You mean “in case he causes something catastrophic to happen”

Might not want to buy a huge refinery to create rocket fuel if that’s a real concern. Allegedly.

The earth has huge gravity well compared to Mars. Eventually, rocket ships built on Mars will be far less expensive then those built on earth, so for the kind of things like astroid mining and refining like you see in Expanse, Mars will be more economical. Admittedly not in our lifetime but New World colonies took 100+ years to be profitable.

Do you have a reference for that? My understanding was that Spain was getting a net benefit from the New World by the 1520s.

I’m gonna bet there aren’t any primitive aliens on Mars hoarding Helium-3.

I was thinking of particular places like Plymouth and Jamestown, we also have to consider all of the settlements that failed and/or were abandoned.

I could be wrong but my understanding is that Spain got rich from the New World almost entirely from sacking Inca, Maya, and Azteca empires and stealing their gold and taking over the gold and silver mines, using indigenous slaves.

The Economy of Plymouth Colony - History of Massachusetts Blog.

You rang?

The thing about colony profitability is that it depends on how you’re measuring it. It was certainly quickly profitable for the rulers, and not that slower for exporters with a captive new market as mercantilism surged, all of them greasing bureaucrats, royal families, and the church. State accounts, not so much.

Interesting. I actually thought alignment WAS calibration. Boy I can’t wait to see some of the first images, when it’s all ready to go!

My understanding is that now they are going to work on calibrating other aspects like thermal effects when they aim it in different directions relative to the sun (which can degrade alignment among other issues), how it behaves when tracking moving objects, how it behaves when pointing at a star and masking out its bright light to see faint objects like planets, and just generally checking on observing different wavelengths of light.

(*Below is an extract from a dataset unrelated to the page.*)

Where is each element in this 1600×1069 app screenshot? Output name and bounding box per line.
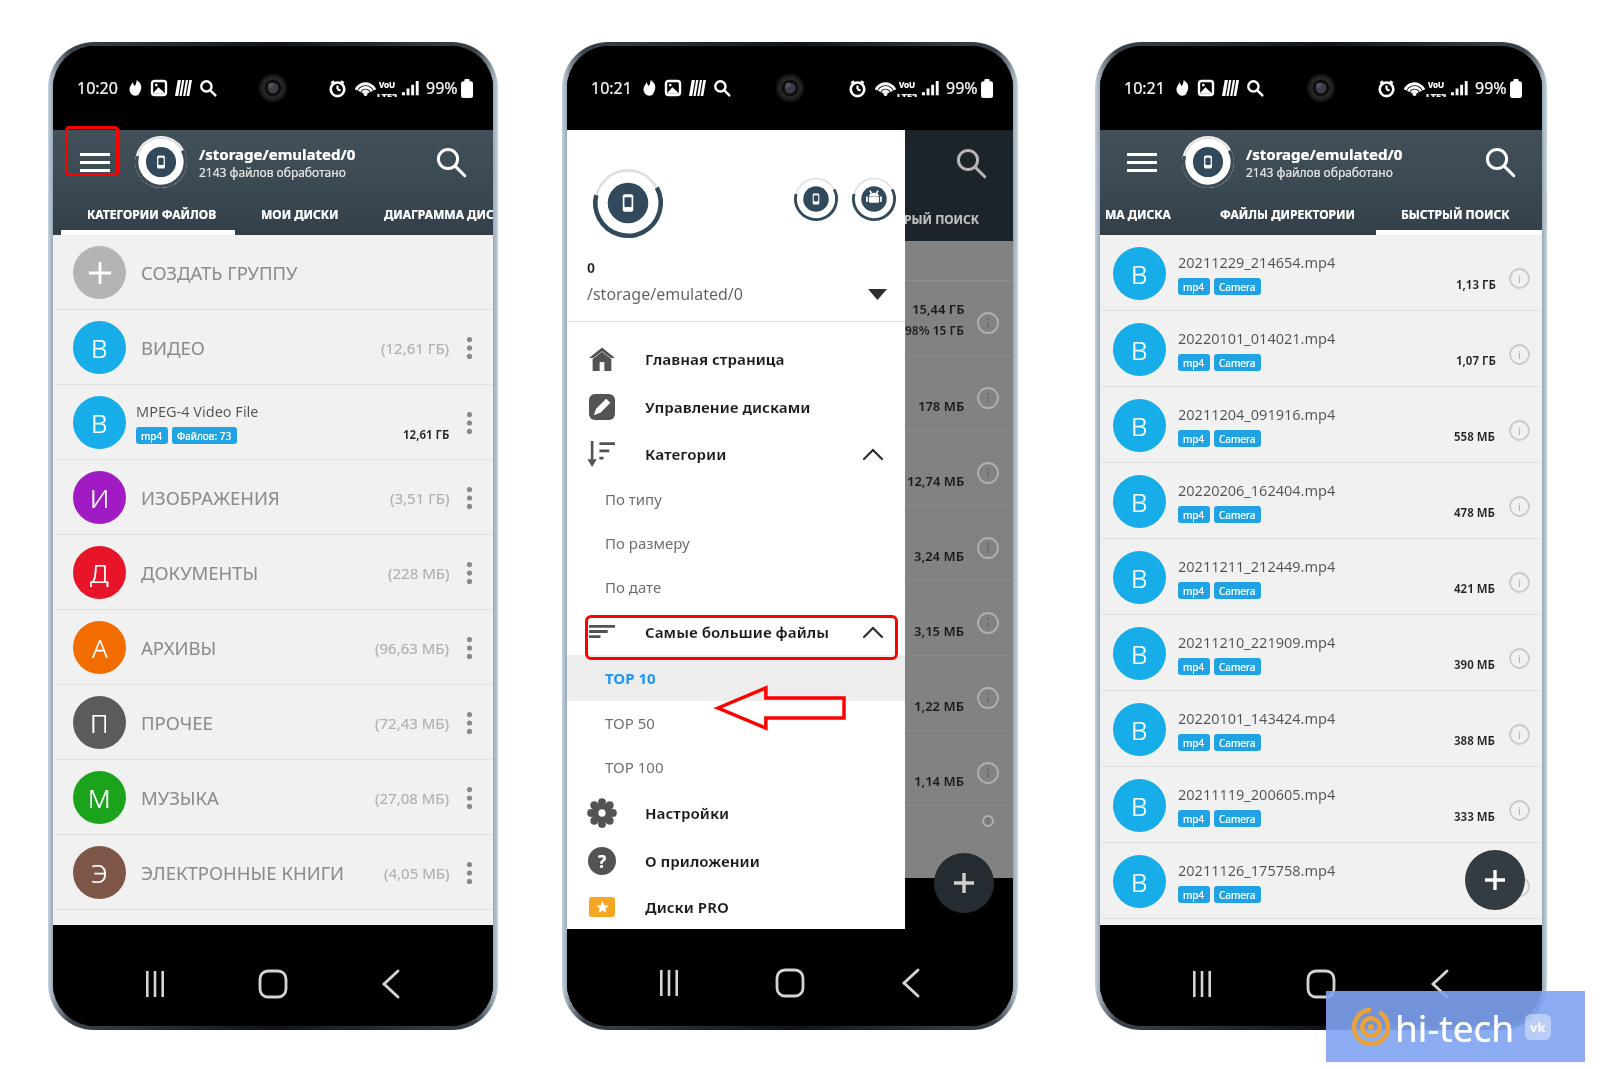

The Ingenuity copter has been taking pictures of the parachute used in its own rover’s landing.

image

What a beautiful picture. I still can’t believe that thing flies in an environment with such low air density.

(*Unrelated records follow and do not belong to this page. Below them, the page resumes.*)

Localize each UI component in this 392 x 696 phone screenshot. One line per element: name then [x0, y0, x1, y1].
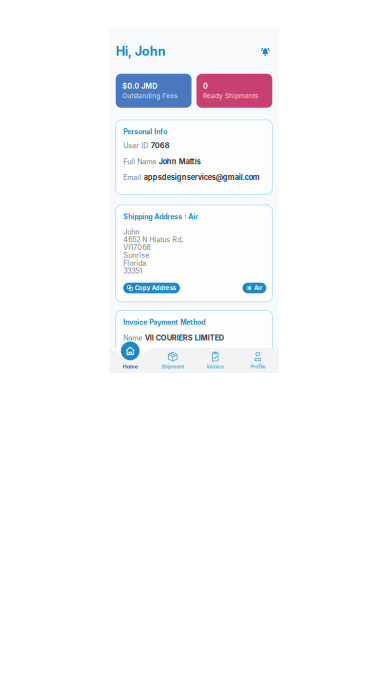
staticText: 0: [203, 82, 208, 90]
staticText: Invoice: [207, 363, 224, 370]
staticText: Shipment: [161, 363, 184, 370]
staticText: Email: [123, 173, 141, 182]
button[interactable]: Home: [109, 348, 152, 373]
staticText: Invoice Payment Method: [123, 318, 205, 326]
button[interactable]: Copy Address: [123, 283, 180, 293]
staticText: Profile: [250, 363, 265, 370]
staticText: Outstanding Fees: [122, 92, 177, 100]
staticText: Florida: [123, 259, 146, 267]
button[interactable]: Home: [121, 342, 140, 360]
staticText: 7068: [151, 141, 170, 150]
staticText: Sunrise: [123, 251, 149, 260]
button[interactable]: Profile: [236, 348, 279, 373]
staticText: 33351: [123, 266, 142, 275]
button[interactable]: Invoice: [194, 348, 236, 373]
staticText: VII COURIERS LIMITED: [145, 333, 224, 342]
button[interactable]: Air: [242, 283, 266, 293]
staticText: John: [123, 227, 139, 236]
staticText: Copy Address: [135, 284, 176, 292]
staticText: Full Name: [123, 157, 156, 166]
button[interactable]: Shipment: [152, 348, 194, 373]
staticText: $0.0 JMD: [122, 82, 157, 90]
staticText: Air: [254, 284, 262, 292]
staticText: Name: [123, 334, 142, 342]
button[interactable]: Notifications: [258, 44, 272, 58]
button[interactable]: 0: [196, 74, 272, 108]
staticText: Home: [123, 363, 138, 370]
staticText: Personal Info: [123, 127, 167, 136]
staticText: Hi, John: [116, 44, 166, 59]
staticText: 4652 N Hiatus Rd,: [123, 235, 183, 244]
staticText: Ready Shipments: [203, 92, 258, 100]
staticText: appsdesignservices@gmail.com: [144, 173, 260, 182]
staticText: VI17068: [123, 243, 150, 252]
staticText: Shipping Address : Air: [123, 212, 198, 221]
staticText: John Mattis: [159, 157, 201, 166]
staticText: User ID: [123, 141, 148, 150]
button[interactable]: $0.0 JMD: [116, 74, 192, 108]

Boeing, where quality is job 1, 2, 3, 4, 5, 6, 7

I was very interested to see that NASA is finally standing up to the Senate. The US Senate has for years used the NASA budget more as a subsidy for favored providers than to actually cost-effectively develop things. Which is why SLS is enormously expensive and keeps postponing launch and scaling back planned capability while SpaceX keeps delivering cheaper solutions in a much more timely manner.

Here’s some perspective on how much better the JWST is compared to our previous IR telescopes

C=64
Amiga
SVGA

Lol, that was about my first thought when I saw the images. Except in my head the progression was CGA, EGA, VGA.